DATASET ENTRIES:
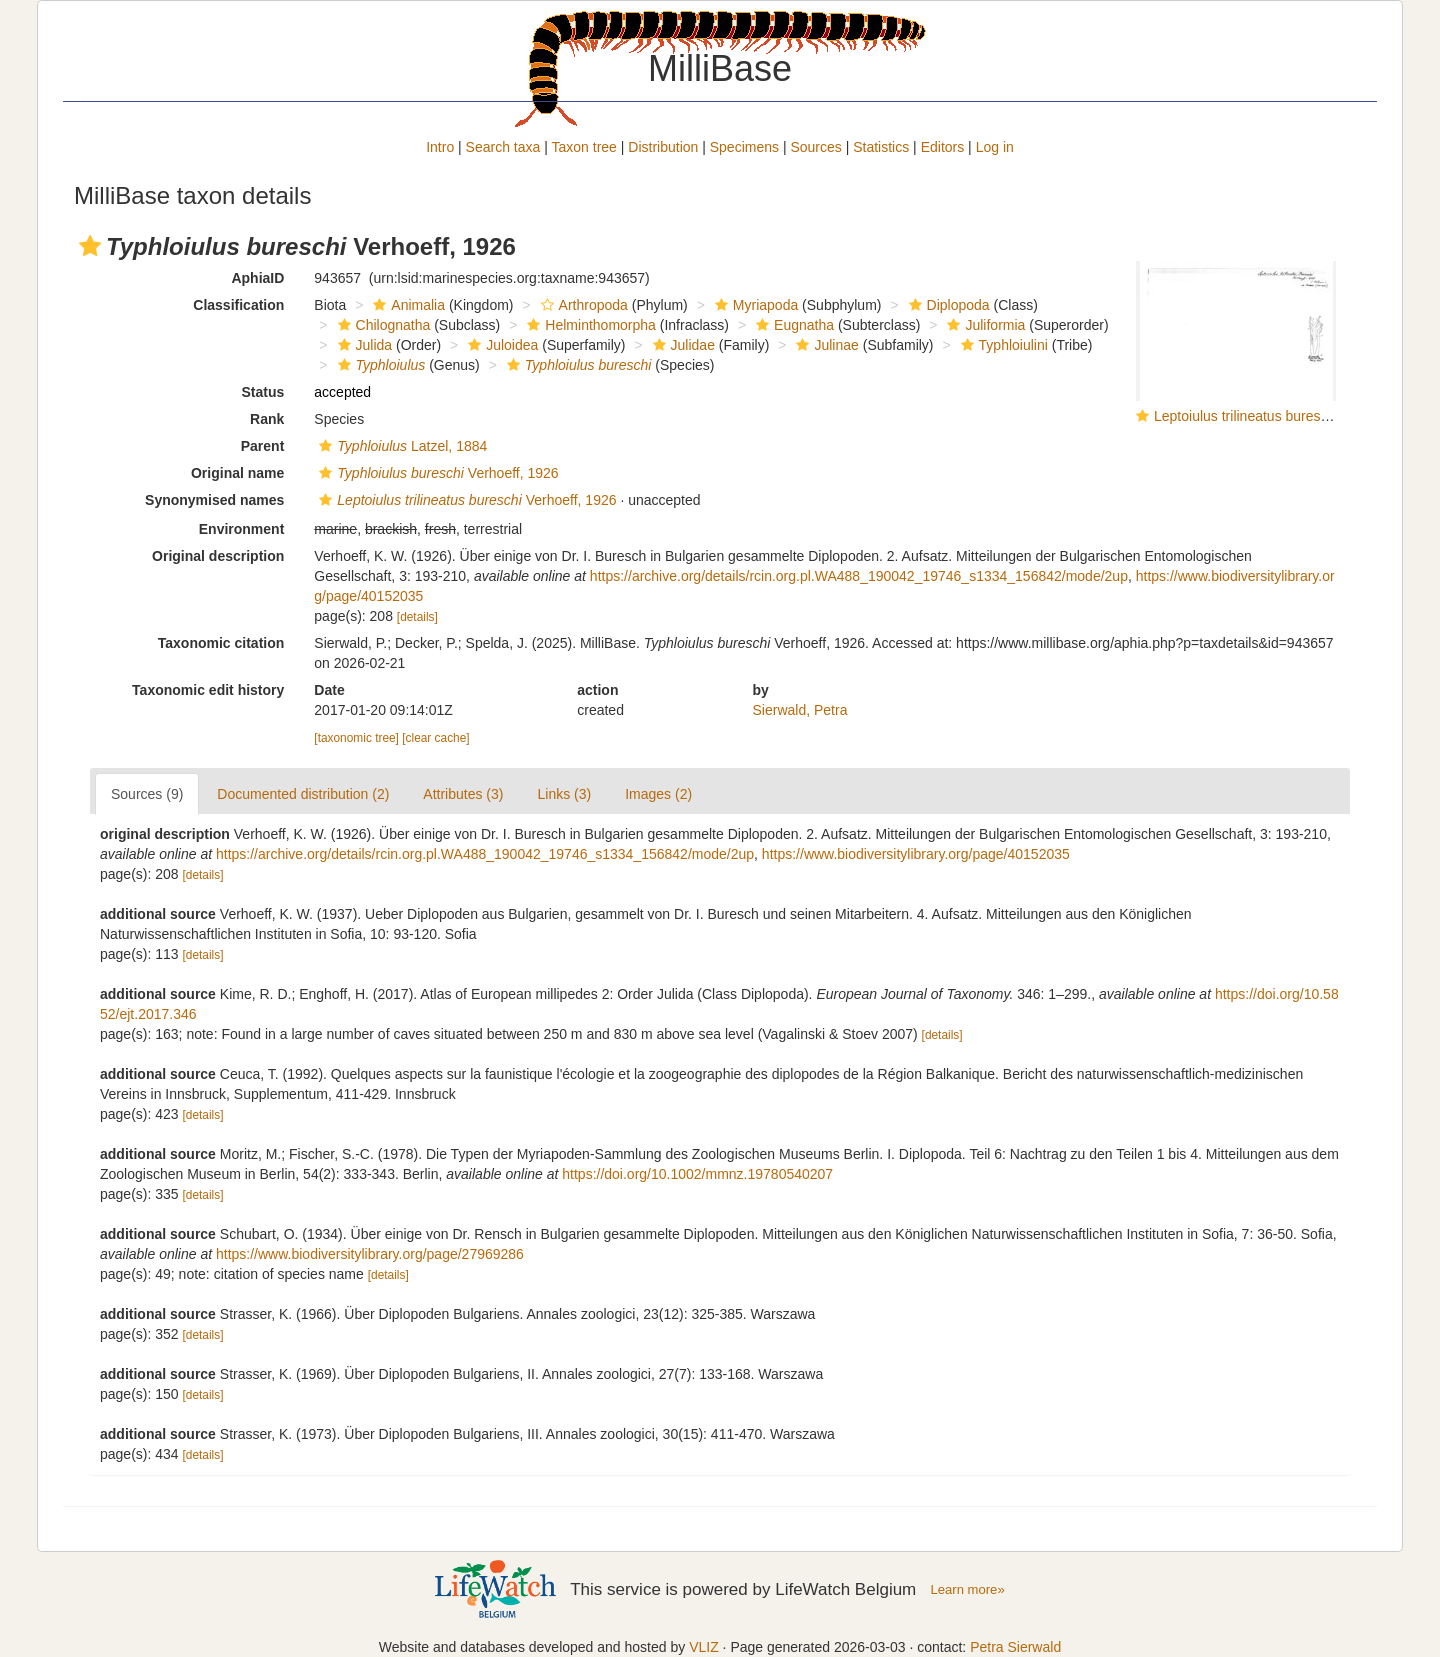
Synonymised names (214, 500)
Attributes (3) (463, 794)
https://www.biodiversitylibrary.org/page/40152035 (916, 854)
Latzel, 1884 (400, 446)
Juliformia (983, 325)
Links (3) (564, 794)
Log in (995, 147)
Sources (815, 147)
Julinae (824, 345)
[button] (90, 246)
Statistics (881, 147)
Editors (943, 147)
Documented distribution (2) (303, 794)
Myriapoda (754, 305)
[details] (417, 617)
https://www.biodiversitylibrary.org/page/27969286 (370, 1254)
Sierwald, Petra (800, 710)
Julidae (681, 345)
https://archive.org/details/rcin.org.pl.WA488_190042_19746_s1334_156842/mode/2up (859, 576)
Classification (238, 305)
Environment (242, 529)
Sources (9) (147, 794)
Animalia (406, 305)
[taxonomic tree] (356, 738)
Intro (440, 147)
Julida (363, 345)
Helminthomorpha (589, 325)
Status (263, 392)
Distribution (663, 147)
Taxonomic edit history (208, 690)
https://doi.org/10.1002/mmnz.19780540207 (697, 1174)
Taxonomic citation (221, 643)
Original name (237, 473)
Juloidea (500, 345)
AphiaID (257, 278)
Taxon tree (584, 147)
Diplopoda (947, 305)
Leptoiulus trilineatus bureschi (1246, 416)
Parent (263, 446)
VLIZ (704, 1647)
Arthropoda (582, 305)
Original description (218, 556)
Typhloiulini (1002, 345)
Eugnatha (792, 325)
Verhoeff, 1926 (436, 473)
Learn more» (968, 1589)
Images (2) (658, 794)
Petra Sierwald (1015, 1647)
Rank (267, 419)
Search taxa (503, 147)
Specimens (744, 147)
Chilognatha (382, 325)
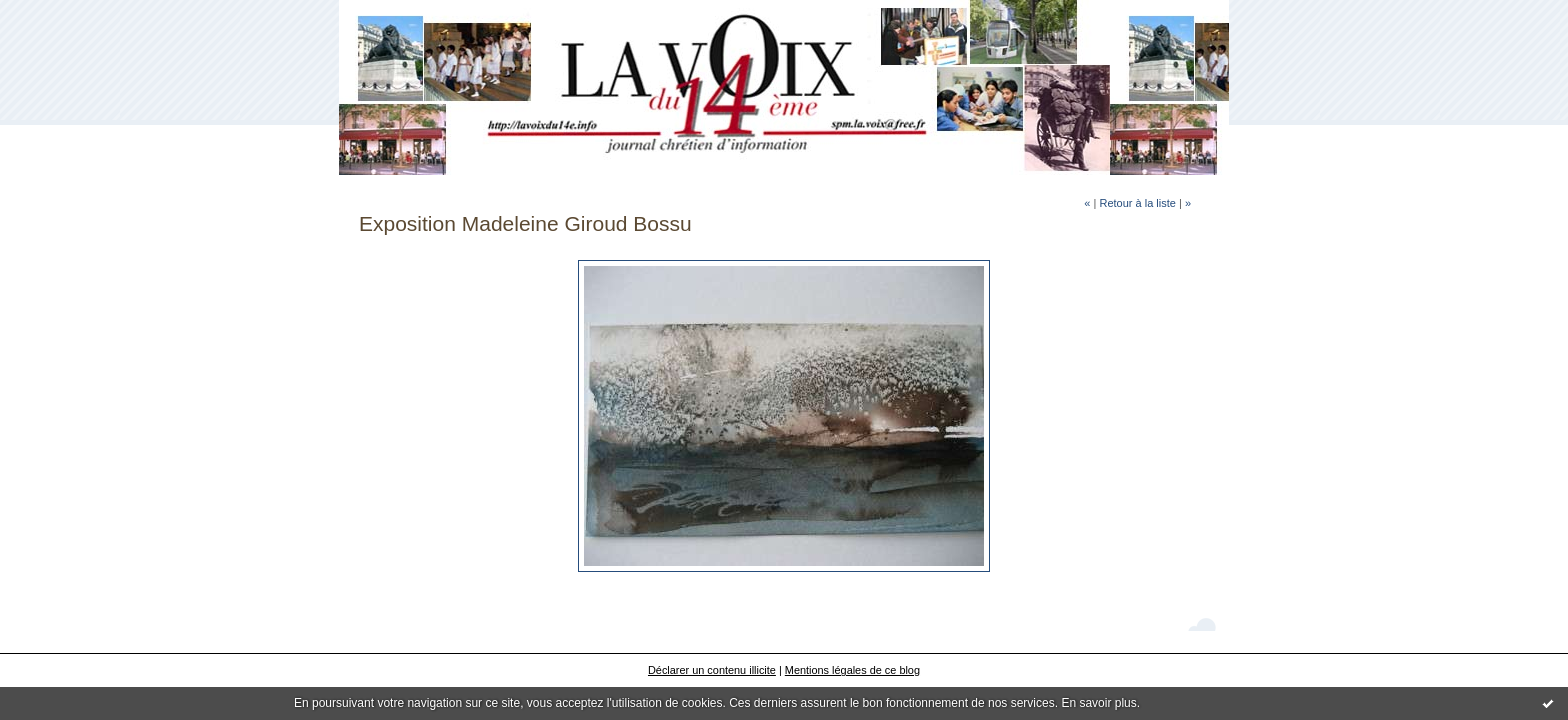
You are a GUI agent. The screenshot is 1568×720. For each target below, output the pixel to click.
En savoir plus (1098, 703)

PROBLEM TO WORK ON: Retype word for word everything in the listing above from the line that holds "Attributes (3) (463, 794)" down to the line that holds "Classification (238, 305)". Keep both end lines and leave out the rest.

EXERCISE SOLUTION:
Attributes (3) (463, 794)
https://www.biodiversitylibrary.org/page/40152035 (916, 854)
Latzel, 1884 (400, 446)
Juliformia (983, 325)
Links (3) (564, 794)
Log in (995, 147)
Sources (815, 147)
Julinae (824, 345)
[button] (90, 246)
Statistics (881, 147)
Editors (943, 147)
Documented distribution (2) (303, 794)
Myriapoda (754, 305)
[details] (417, 617)
https://www.biodiversitylibrary.org/page/27969286 (370, 1254)
Sierwald, Petra (800, 710)
Julidae (681, 345)
https://archive.org/details/rcin.org.pl.WA488_190042_19746_s1334_156842/mode/2up (859, 576)
Classification (238, 305)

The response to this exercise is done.